Une simple transaction financière ne suffit pas à devenir neutre en carbone
Limiter l’utilisation des énergies fossiles est une méthode éprouvée pour lutter contre le réchauffement climatique. En revanche, le recours à la compensation carbone l’est moins, plus particulièrement lorsque les acteurs investissent dans des projets externes pour “s’autoriser” à continuer d’émettre eux-mêmes du carbone. C’est pourtant la méthode utilisée par de nombreuses grandes entreprises pour s’affirmer neutres en carbone. Deux sortes de projets sont utilisés: ceux qui visent à réduire les émissions de gaz à effet de serre dans un autre secteur d’activité et ceux qui séquestrent le CO2 hors de l’atmosphère en recourant à des technologies d’émission négative ou en renforçant les puits naturels tels que les forêts. L’enquête de The Guardian, menée en collaboration avec Die Zeit et l’ONG d’investigation SourceMaterial, dénonce justement ces projets et en particulier ceux de protection contre la déforestation qui auraient très souvent concerné des forêts tropicales non réellement menacées. Des dizaines de millions de compensations ont ainsi été approuvées, notamment par l’ONG Verra, alors que plus de 90% de ces dernières n’auraient qu’un faible impact sur le climat, voire aucun. Les entreprises y ayant recours ne sont cependant pas forcément responsables de ce greenwashing, car minimum trois autres entités interviennent dans l’équation à savoir celle qui gère le projet, celle qui commercialise le crédit et finalement celle qui garantit la validité du crédit délivré par la précédente. Tout l’enjeu réside alors dans la transparence et le suivi de cette chaîne de valeur.

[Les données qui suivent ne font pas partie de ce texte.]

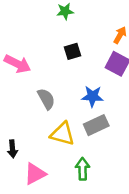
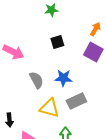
blue star: (92, 96) -> (63, 78), moved

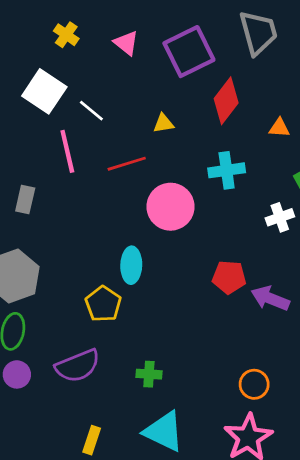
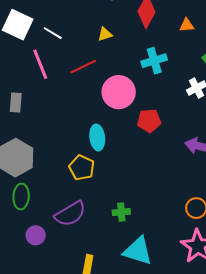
red pentagon: (229, 277) -> (149, 121), moved
purple circle: (17, 374) -> (36, 235), moved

La compensation peut néanmoins faire partie de la solution
Malgré la démission du directeur de Verra après avoir admis des lacunes dans leur système d’accréditation, l’ONG se défend en invoquant à son tour des erreurs de calculs dans l’enquête des journalistes. Si les crédits carbone accordés n’ont pas toujours la valeur escomptée, cela ne signifie pas que les projets associés n’ont eu aucun effet. Il s’agit plutôt de revoir les méthodes d’évaluation et d’établir des consensus entre elles. Les pratiques d’émissions négatives compensatoires restent une partie de la solution et sont par ailleurs reconnues par l’initiative SBT (initiative d’objectifs basés sur la science) qui, pour valider des objectifs net zéro carbone, astreint les entreprises à réduire de 90% leurs émissions mais les autorise à compenser l’équivalent de 10%. L’objectif n’est par conséquent pas de détourner les entreprises de la compensation, simplement de les encourager à ne pas s’en contenter.